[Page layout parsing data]
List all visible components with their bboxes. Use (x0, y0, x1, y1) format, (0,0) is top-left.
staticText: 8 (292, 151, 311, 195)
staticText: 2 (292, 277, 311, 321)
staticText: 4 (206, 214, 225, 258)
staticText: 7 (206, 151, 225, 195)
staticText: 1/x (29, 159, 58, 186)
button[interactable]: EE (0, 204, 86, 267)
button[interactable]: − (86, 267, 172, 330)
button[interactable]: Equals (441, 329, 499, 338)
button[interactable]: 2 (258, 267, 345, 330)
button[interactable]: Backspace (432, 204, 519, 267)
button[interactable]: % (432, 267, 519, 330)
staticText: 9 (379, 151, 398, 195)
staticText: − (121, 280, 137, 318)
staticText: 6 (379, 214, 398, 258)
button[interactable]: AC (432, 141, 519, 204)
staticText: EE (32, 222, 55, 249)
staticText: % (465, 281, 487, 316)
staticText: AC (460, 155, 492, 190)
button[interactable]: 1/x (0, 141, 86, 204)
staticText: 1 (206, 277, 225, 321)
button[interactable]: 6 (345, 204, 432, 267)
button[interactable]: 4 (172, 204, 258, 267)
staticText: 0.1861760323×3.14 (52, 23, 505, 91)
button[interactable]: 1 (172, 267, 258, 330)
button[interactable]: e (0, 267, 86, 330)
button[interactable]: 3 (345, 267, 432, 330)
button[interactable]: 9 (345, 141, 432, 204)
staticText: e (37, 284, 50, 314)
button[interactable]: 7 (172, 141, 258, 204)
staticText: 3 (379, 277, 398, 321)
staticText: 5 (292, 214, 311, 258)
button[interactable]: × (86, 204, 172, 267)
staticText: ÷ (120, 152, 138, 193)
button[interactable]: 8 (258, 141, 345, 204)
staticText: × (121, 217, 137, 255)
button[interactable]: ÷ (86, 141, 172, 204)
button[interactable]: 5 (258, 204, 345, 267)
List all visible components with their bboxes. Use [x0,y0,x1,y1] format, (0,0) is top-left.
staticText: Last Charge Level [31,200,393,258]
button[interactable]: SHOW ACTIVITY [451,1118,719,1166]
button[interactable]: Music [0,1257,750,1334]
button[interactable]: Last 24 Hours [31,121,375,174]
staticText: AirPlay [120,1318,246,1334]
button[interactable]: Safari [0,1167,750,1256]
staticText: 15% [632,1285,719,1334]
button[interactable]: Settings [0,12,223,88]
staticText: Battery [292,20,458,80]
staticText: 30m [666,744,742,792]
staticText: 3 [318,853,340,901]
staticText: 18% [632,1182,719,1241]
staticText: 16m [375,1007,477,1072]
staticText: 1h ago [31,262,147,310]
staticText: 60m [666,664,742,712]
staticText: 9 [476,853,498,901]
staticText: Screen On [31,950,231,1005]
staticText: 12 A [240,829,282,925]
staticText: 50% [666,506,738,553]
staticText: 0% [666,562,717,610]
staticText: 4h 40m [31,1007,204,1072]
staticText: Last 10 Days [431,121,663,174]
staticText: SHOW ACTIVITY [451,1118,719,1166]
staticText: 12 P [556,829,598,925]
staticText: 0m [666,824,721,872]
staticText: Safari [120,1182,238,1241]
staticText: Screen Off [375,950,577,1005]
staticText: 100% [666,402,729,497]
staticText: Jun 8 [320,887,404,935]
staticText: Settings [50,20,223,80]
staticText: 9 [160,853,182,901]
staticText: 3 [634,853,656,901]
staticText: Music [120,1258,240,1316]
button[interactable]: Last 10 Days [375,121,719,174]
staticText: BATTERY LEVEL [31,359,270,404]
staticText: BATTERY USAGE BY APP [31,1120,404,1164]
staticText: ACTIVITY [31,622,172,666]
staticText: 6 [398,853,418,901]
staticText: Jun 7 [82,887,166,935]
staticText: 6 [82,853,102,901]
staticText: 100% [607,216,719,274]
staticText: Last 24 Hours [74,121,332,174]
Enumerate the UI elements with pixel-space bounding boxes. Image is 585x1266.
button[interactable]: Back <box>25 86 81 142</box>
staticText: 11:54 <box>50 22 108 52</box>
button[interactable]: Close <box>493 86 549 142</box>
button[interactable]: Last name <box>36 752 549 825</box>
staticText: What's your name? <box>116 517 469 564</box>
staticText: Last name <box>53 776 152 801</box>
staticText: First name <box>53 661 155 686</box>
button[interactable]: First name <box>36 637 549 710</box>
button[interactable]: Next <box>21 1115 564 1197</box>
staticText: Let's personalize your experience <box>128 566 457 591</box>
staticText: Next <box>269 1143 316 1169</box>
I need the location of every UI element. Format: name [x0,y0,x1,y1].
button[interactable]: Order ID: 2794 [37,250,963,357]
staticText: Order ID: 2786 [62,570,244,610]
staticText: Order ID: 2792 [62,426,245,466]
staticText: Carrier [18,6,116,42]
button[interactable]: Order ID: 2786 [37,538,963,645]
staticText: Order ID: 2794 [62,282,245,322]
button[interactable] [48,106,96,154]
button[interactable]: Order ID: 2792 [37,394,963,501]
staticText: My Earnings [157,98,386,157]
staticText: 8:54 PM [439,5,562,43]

> **TO DO**: All lines of the records containing "Last" should be shown.

> **THE ANSWER**:
staticText: Last Charge Level [31,200,393,258]
button[interactable]: Last 24 Hours [31,121,375,174]
staticText: Last 10 Days [431,121,663,174]
button[interactable]: Last 10 Days [375,121,719,174]
staticText: Last 24 Hours [74,121,332,174]
button[interactable]: Last name <box>36 752 549 825</box>
staticText: Last name <box>53 776 152 801</box>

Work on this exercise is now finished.